● EXERCISE DESCRIPTION
Once you reach the line containing "The image size is (1476, 2520).", return it and every line after it exactly, through the end of the records below, with no pictures.

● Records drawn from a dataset
'''
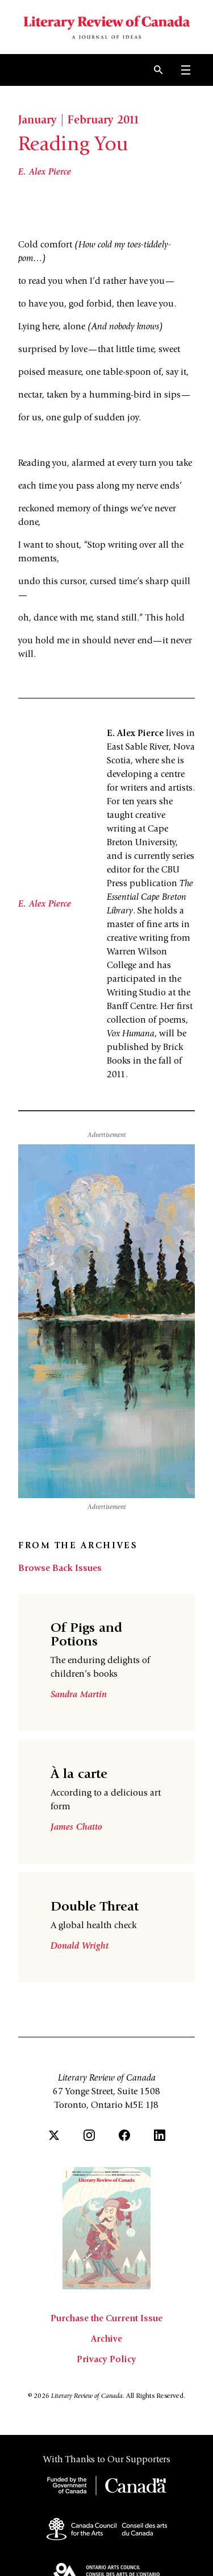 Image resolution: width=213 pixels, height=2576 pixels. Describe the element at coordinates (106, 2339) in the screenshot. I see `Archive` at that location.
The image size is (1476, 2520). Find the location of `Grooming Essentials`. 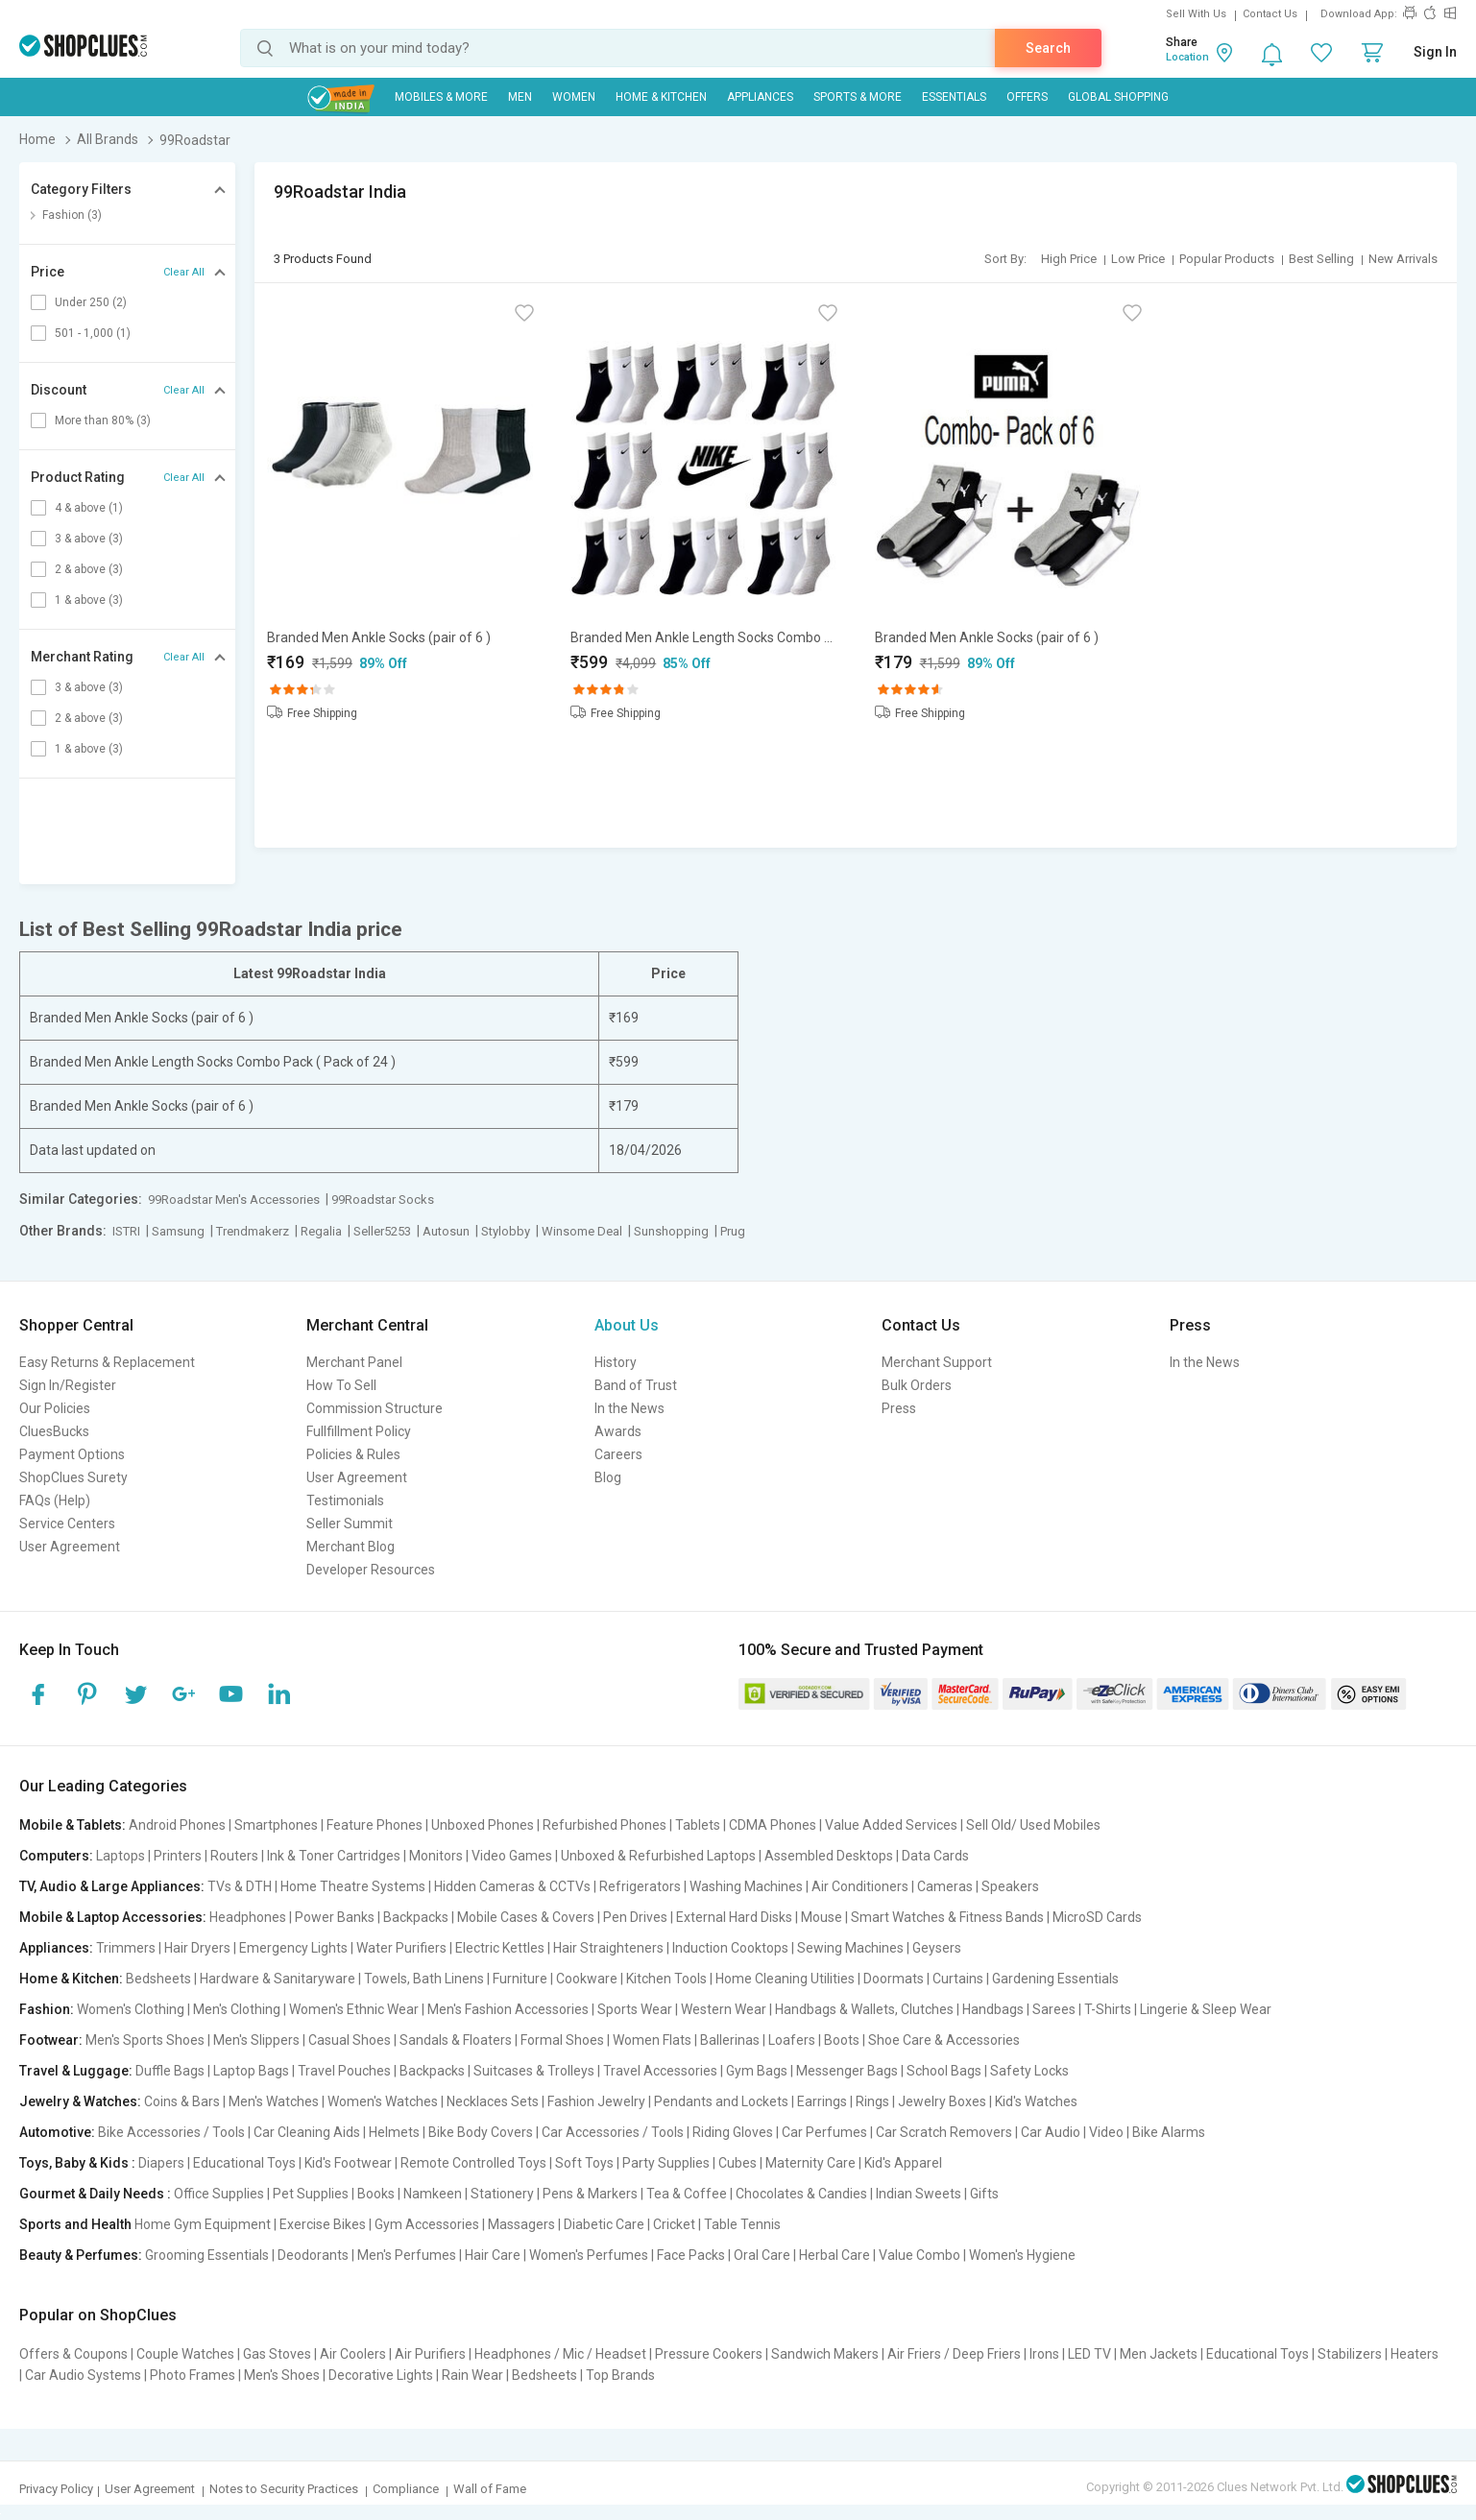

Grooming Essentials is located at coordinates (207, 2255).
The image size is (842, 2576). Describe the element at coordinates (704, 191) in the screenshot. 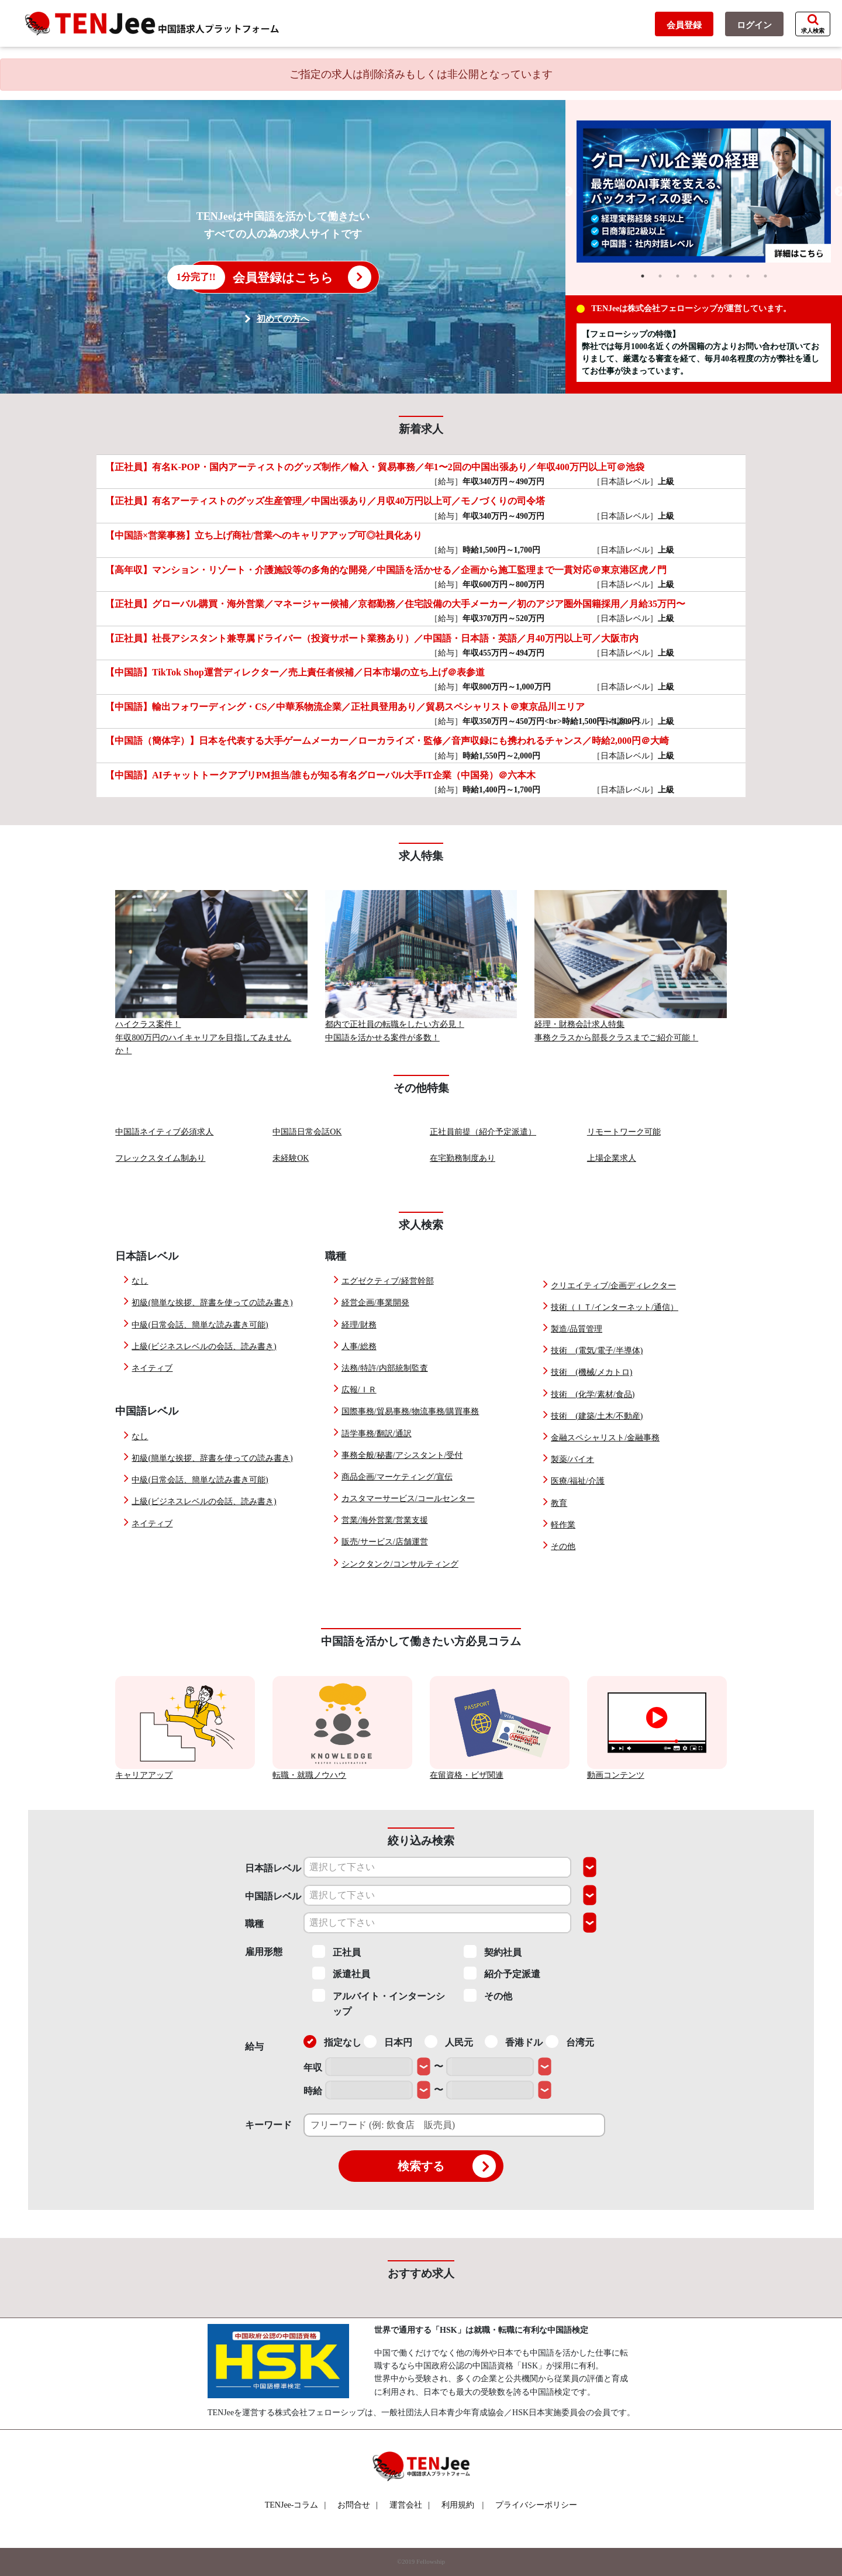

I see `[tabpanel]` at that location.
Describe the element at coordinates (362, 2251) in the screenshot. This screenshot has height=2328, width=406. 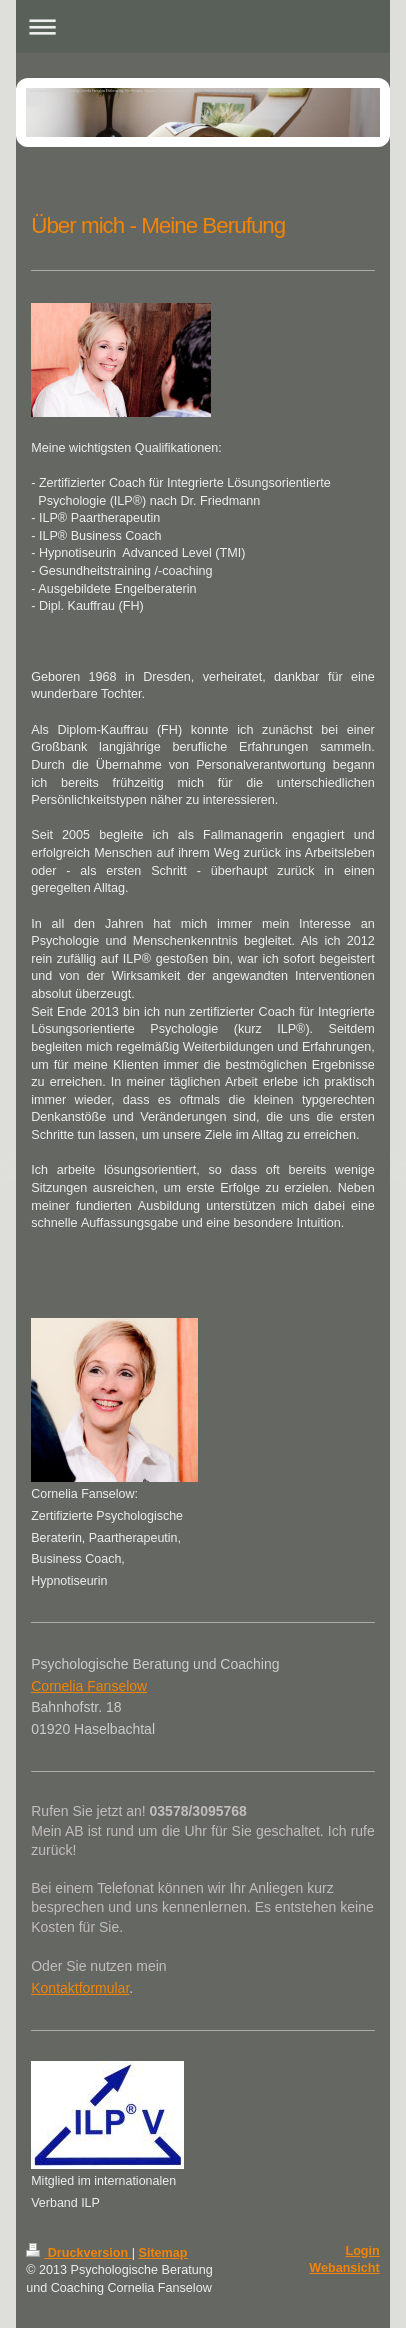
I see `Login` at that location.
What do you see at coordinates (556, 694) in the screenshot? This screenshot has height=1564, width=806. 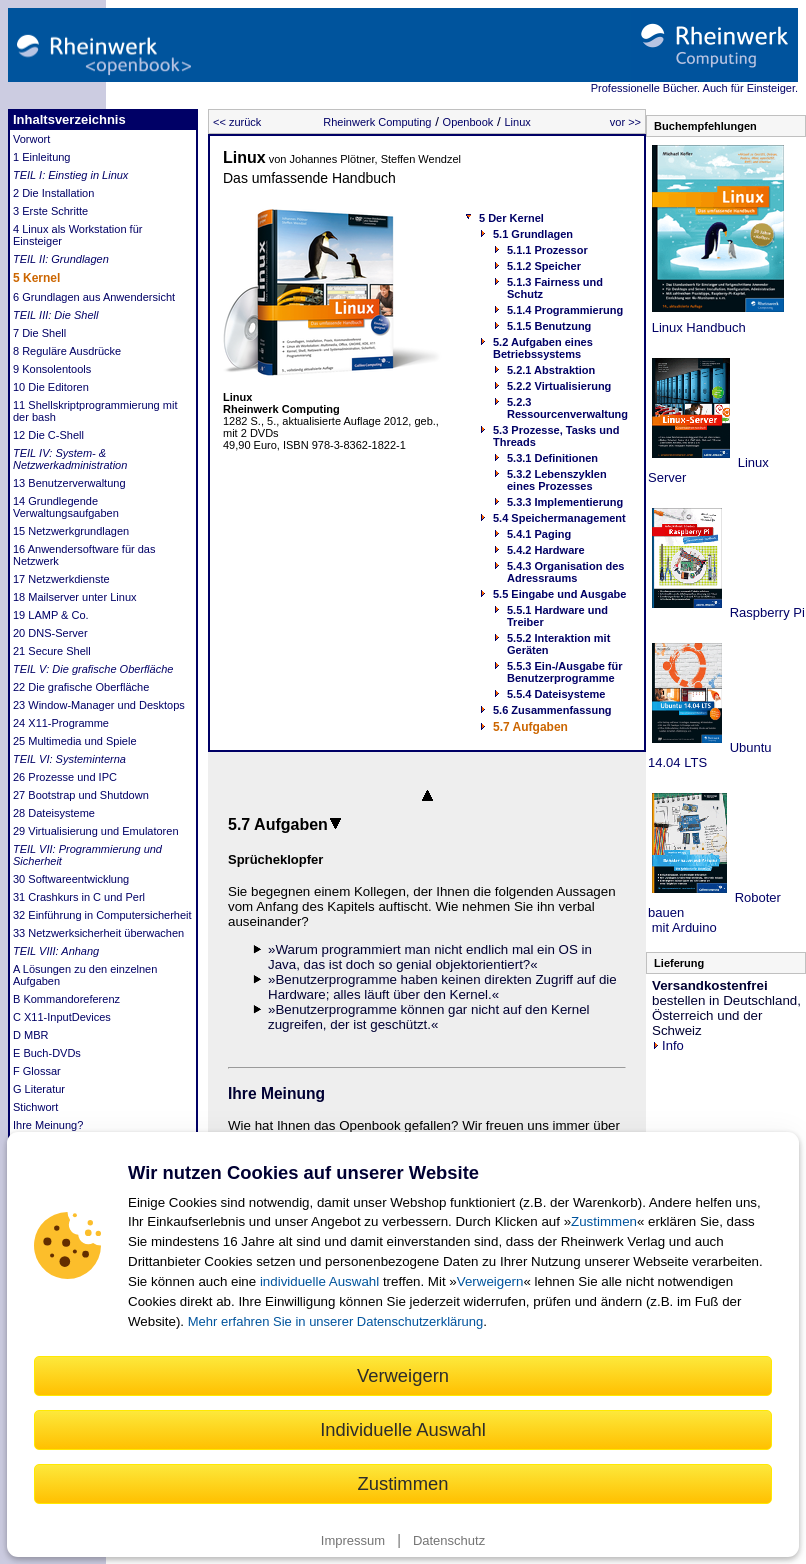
'''
● RESPONSE AREA
The image size is (1476, 2520). Find the location of `Grooming Essentials`. 

Grooming Essentials is located at coordinates (207, 2255).
The image size is (842, 2576). Describe the element at coordinates (704, 191) in the screenshot. 

I see `[tabpanel]` at that location.
Describe the element at coordinates (362, 2251) in the screenshot. This screenshot has height=2328, width=406. 
I see `Login` at that location.
What do you see at coordinates (556, 694) in the screenshot? This screenshot has height=1564, width=806. 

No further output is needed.